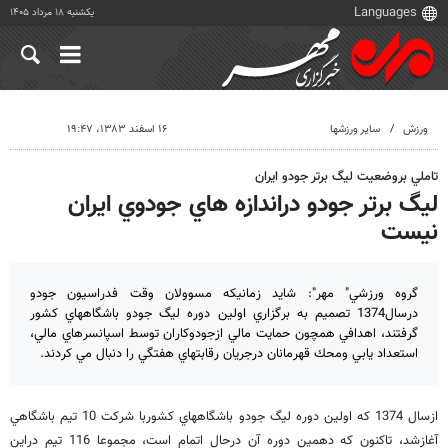
یکشنبه ۱۸ مرداد ۱۴۰۵
ورزش
سایر ورزشها
۱۶ اسفند ۱۳۸۳، ۱۹:۴۷
تاملي بروضعيت ليگ برتر جودو ايران
ليگ برتر جودو دراندازه هاي جودوي ايران
نيست
گروه ورزشي" مهر": شايد زمانيكه مسوولان وقت فدراسيون جودو
درسال1374 تصميم به برگزاري اولين دوره ليگ جودو باشگاههاي كشور
گرفتند، اهدافي همچون حمايت مالي ازجودوكاران توسط اسپانسرهاي مالي،
استعداد يابي ومحك قهرمانان درجريان رقابتهاي هفتگي را دنبال مي كردند.
ازسال 1374 كه اولين دوره ليگ جودو باشگاههاي كشوربا شركت 10 تيم باشگاهي
آغازشد، تاكنون كه دهمين دوره آن درحال اتمام است، مجموعا 116 تيم دراين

###

Task to carry out - From the line that contains "ازسال 1374 كه" down to the last line of the material above, copy every line word for word, both ends included.

Task answer -
ازسال 1374 كه اولين دوره ليگ جودو باشگاههاي كشوربا شركت 10 تيم باشگاهي
آغازشد، تاكنون كه دهمين دوره آن درحال اتمام است، مجموعا 116 تيم دراين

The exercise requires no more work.